---------- Input material

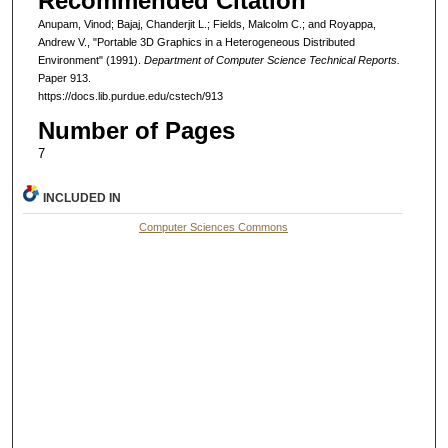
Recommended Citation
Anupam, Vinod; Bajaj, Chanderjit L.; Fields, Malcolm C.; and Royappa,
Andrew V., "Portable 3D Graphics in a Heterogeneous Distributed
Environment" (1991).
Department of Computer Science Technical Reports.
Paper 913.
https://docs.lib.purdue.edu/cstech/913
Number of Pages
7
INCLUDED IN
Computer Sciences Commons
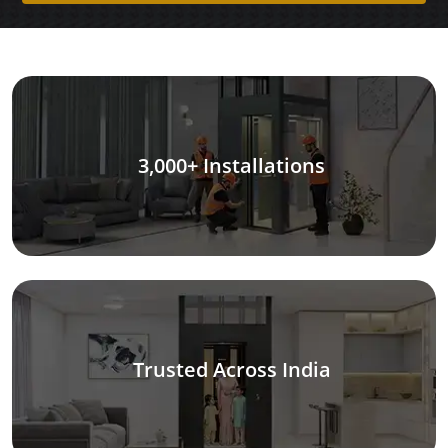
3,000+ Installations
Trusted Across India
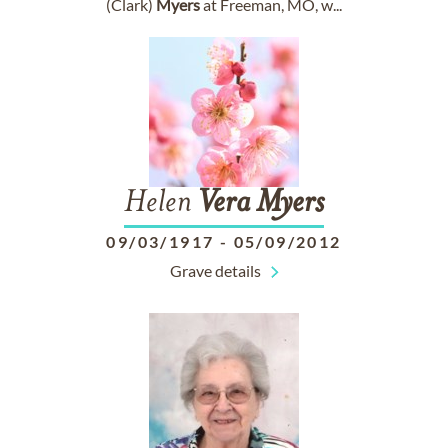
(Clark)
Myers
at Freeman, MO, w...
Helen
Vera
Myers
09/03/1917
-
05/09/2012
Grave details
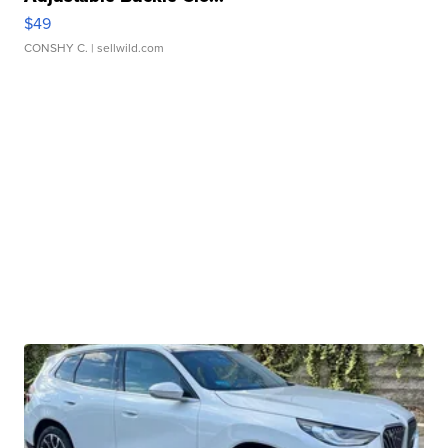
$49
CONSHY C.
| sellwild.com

--------------------
---------- Input material

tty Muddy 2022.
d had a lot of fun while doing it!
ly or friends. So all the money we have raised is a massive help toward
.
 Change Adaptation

--------------------

Your objective -> Your answer should be a single number: the count of lines in the entries that hold the string "Computer".

Result -> 2